Any-way, playing with a metronome in this fashion is really quite painful, it is true, but it doesn’t last long, because step two is to shut the *#!?! thing off and tap your foot as steadily as possible, and play to that (and try not to tap your foot to your playing, play to the tapping of your foot… and try not to stretch the notes to make sure the high note falls on the beat… not all accented notes are high notes… and whatever your personal mental pitfalls might be…)
Once you can play (mind you, at half or one-third speed) either with a metronome or a foot, then you get to combine the two, tapping the foot to the metronome until -that’s- in sync and then playing to the tapping of the foot. If you try to tap your foot to the metronome and play to the metronome, you’ll both scramble your brains and teach yourself a bad habit… the foot moves to the beat, the music follows the foot…
Hmmm. I think I probably spent quite a time between less successful ventures just playing alternating notes to the beat and other rather hypnotic praticisms as they struck me.

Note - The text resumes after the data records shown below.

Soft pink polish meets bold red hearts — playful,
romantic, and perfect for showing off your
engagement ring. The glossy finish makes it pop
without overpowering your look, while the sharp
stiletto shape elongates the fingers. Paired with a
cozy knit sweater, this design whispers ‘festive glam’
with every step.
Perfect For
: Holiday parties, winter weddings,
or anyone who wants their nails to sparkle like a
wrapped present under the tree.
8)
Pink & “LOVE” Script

Anyway, I will reiterate that I was literally incapable of clapping in time with a beat, always slipping off-time from the crowd, and I’m now, I think, reasonably strong rhythmically. Not great, mind… if I picked up a bodhran, I’d probably get lynched, but I can play in groups without getting lost and lead groups without losing people, and when I’m doing really well I get people tapping their foot to my playing and they can keep doing it at a steady rhythm and be on the beats… (these are the real tests, of course… if it -sounds- rhythmic to the ‘audience’ and ‘other players’ (if there’s a distinction between these even…) then it’s rhythmic.)

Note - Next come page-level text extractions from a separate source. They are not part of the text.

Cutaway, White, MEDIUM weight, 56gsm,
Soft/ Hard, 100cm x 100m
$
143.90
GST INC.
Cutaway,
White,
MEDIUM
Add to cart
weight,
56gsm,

And yes, I have a lot of opinions for someone whose been playing for less than a year, but I swear, it’s not that hard to learn! All you have to do is play for hours every day and let all your other hobbies slide into oblivion… I’m not obsessed, I swear! ![]()
–Chris
I have a friend in reenacting whose son plays the tuba in a marching band. The kid plays well, and right with the rest of the band, but can’t march in step while he’s doing it to save his soul. I don’t know how he manages that, but he does.
Thankyou all for your advice, kind words of encouragement and for your patience! I will try each of the ideas suggested and see which one/ones works for me. I don’t have a lot of time to practise everyday, but I do squeeze the odd ten minutes in here and there. By the way…I am 17 years old, is that too old to start playing? I hope not!
By the way…I am 17 years old, is that too old to start playing? I hope not!
You’ve got an edge over most of us…
I’m 17 and I just started playing less than a year ago.
I’m not very good, but that’s not what you asked. ![]()
Oh, cool, so it’s fairly doable then to start around about now? I was just a little worried because a lot of things require people to start when they’re very young…like four years old or something. Not to say that I’m old..I’m quite young..
I’ll shut up now!
On 2002-06-15 08:55, Tiny Jessi wrote:
By the way…I am 17 years old, is that too old to start playing?
Oh, PLEASE!!! Mary
[ This Message was edited by: Whistlin’Dixie on 2002-06-15 11:07 ]
17 huh. I guess you won’t be Sheabeening pubs for a couple of years yet, lol. From the above humor you probably get that you aren’t over the hill entirely relative to this crowd. The nice thing about the pennywhistle is that you don’t have a lot of social pressure to be good at it. Which means you can enjoy it more and probably acutally get good because there is no pressure. As for getting the beat listening to music at every opportunity either recorded or especially live.